So am I to understand that supernumary nipples don't have an areola??? That seems relevant.

Depends on how developed they are. After the nipple/breast articles merge, someone can flesh it out (no pun intended) with more details on the several intergrading stages of this condition, mention higher up on the Talk page. SMcCandlish [talk] [contrib] 15:43, 11 July 2006 (UTC)

mine does Fantiquitous (talk) 23:13, 30 June 2008 (UTC)

:: mine do too. I have two additional nipples, very similar to the case shown on the picture. Because I have also a few moles on my torso, it's not immediate at first glance that I have 4 nipples. But a close look makes it obvious. I'm very proud of my 2 extra nipples, and often flaunt them at parties. Basically, if you take a normal looking male nipple and reduce its size by a factor 7, then you obtain what I've got. Very similar to what male dogs (and other mammalian males) have.

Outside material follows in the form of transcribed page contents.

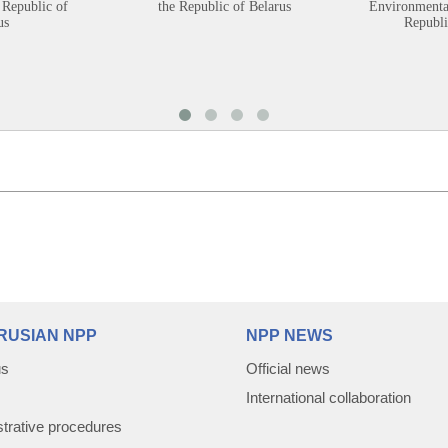
 Republic of
the Republic of Belarus
Environmental
us
Republi
RUSIAN NPP
NPP NEWS
us
Official news
International collaboration
trative procedures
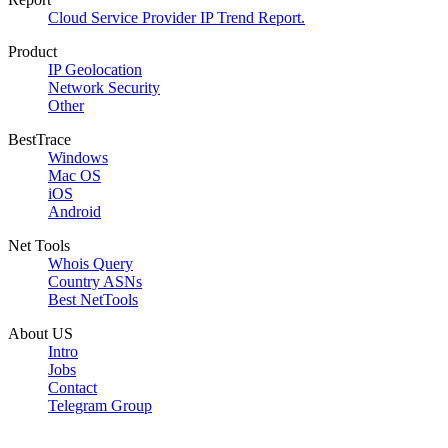
Cloud Service Provider IP Trend Report.
Product
IP Geolocation
Network Security
Other
BestTrace
Windows
Mac OS
iOS
Android
Net Tools
Whois Query
Country ASNs
Best NetTools
About US
Intro
Jobs
Contact
Telegram Group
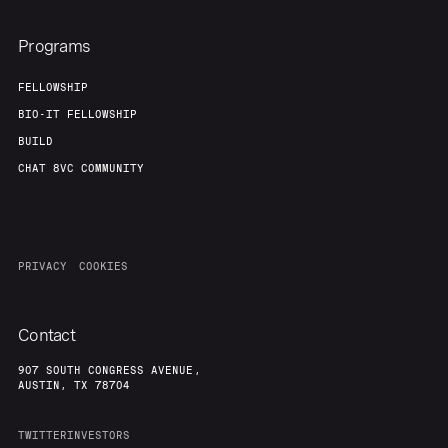
Programs
FELLOWSHIP
BIO-IT FELLOWSHIP
BUILD
CHAT 8VC COMMUNITY
PRIVACY
COOKIES
Contact
907 SOUTH CONGRESS AVENUE,
AUSTIN, TX 78704
TWITTER
INVESTORS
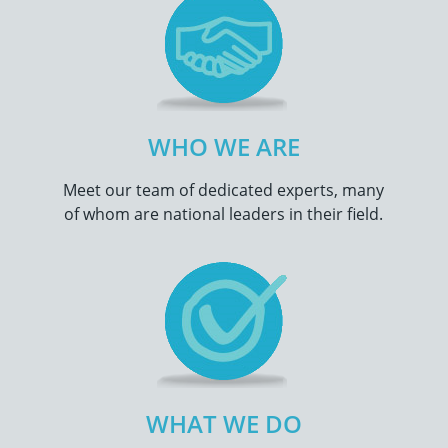
WHO WE ARE
Meet our team of dedicated experts, many
of whom are national leaders in their field.
WHAT WE DO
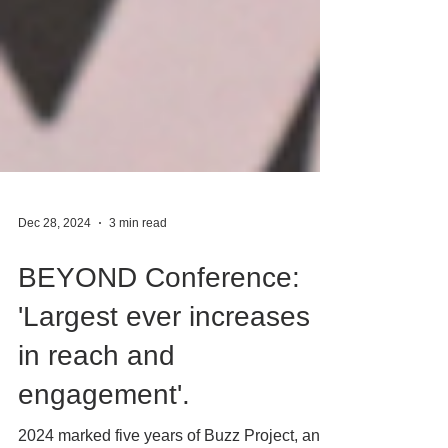
Dec 28, 2024
3 min read
BEYOND Conference:
'Largest ever increases
in reach and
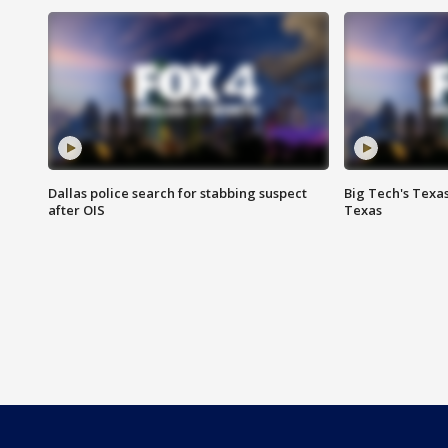
Dallas police search for stabbing suspect
Big Tech's Texa
after OIS
Texas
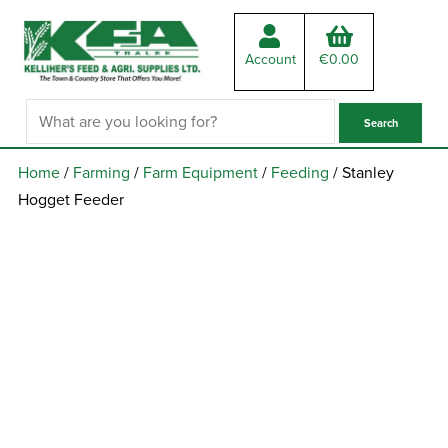
Account
€
0.00
Home
/
Farming
/
Farm Equipment
/
Feeding
/ Stanley
Hogget Feeder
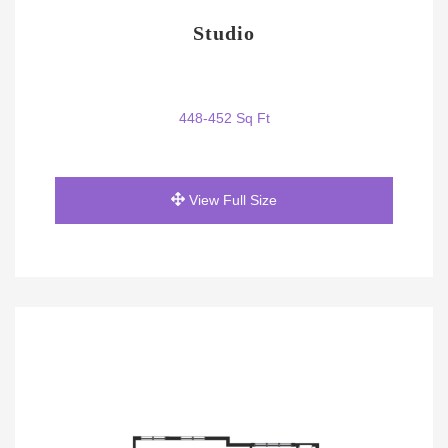
Studio
448-452 Sq Ft
View Full Size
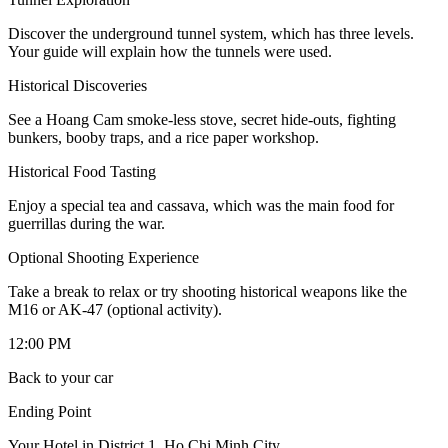
Discover the underground tunnel system, which has three levels.
Your guide will explain how the tunnels were used.
Historical Discoveries
See a Hoang Cam smoke-less stove, secret hide-outs, fighting
bunkers, booby traps, and a rice paper workshop.
Historical Food Tasting
Enjoy a special tea and cassava, which was the main food for
guerrillas during the war.
Optional Shooting Experience
Take a break to relax or try shooting historical weapons like the
M16 or AK-47 (optional activity).
12:00 PM
Back to your car
Ending Point
Your Hotel in District 1, Ho Chi Minh City.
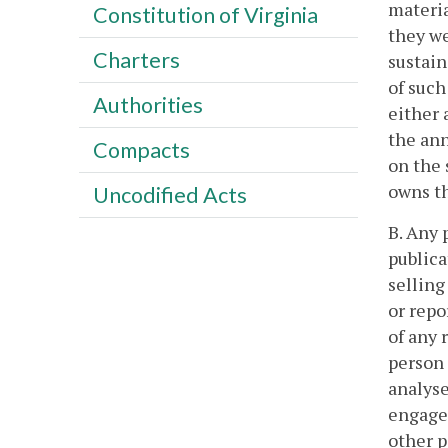
materia
Constitution of Virginia
they we
Charters
sustain
of such
Authorities
either 
the ann
Compacts
on the 
owns th
Uncodified Acts
B. Any 
publica
selling
or repo
of any 
person 
analyse
engages
other p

Thanks for responding, but please stick to using the Talk page for discussion of article page content. The OP in this thread raised a concern about the article, but your response seems to be almost entirely original research. Thanks --Scray (talk) 15:48, 10 January 2009 (UTC)

Incorrect examples

I've removed "Eccentrica Gallumbits from the book and BBC series The Hitchhiker's Guide to the Galaxy". Apparently she has three breasts, and thus her third nipple is a fully developed one, not an "extra" supernumerary one. Gamaliel 08:07, 27 Dec 2004 (UTC)

I removed the reference to the prostitute in Total Recall, as she had a fully develop third breast (not just nipple), and it was not located where supernumary nipples appear. (Instead, it was located between the two normal breasts)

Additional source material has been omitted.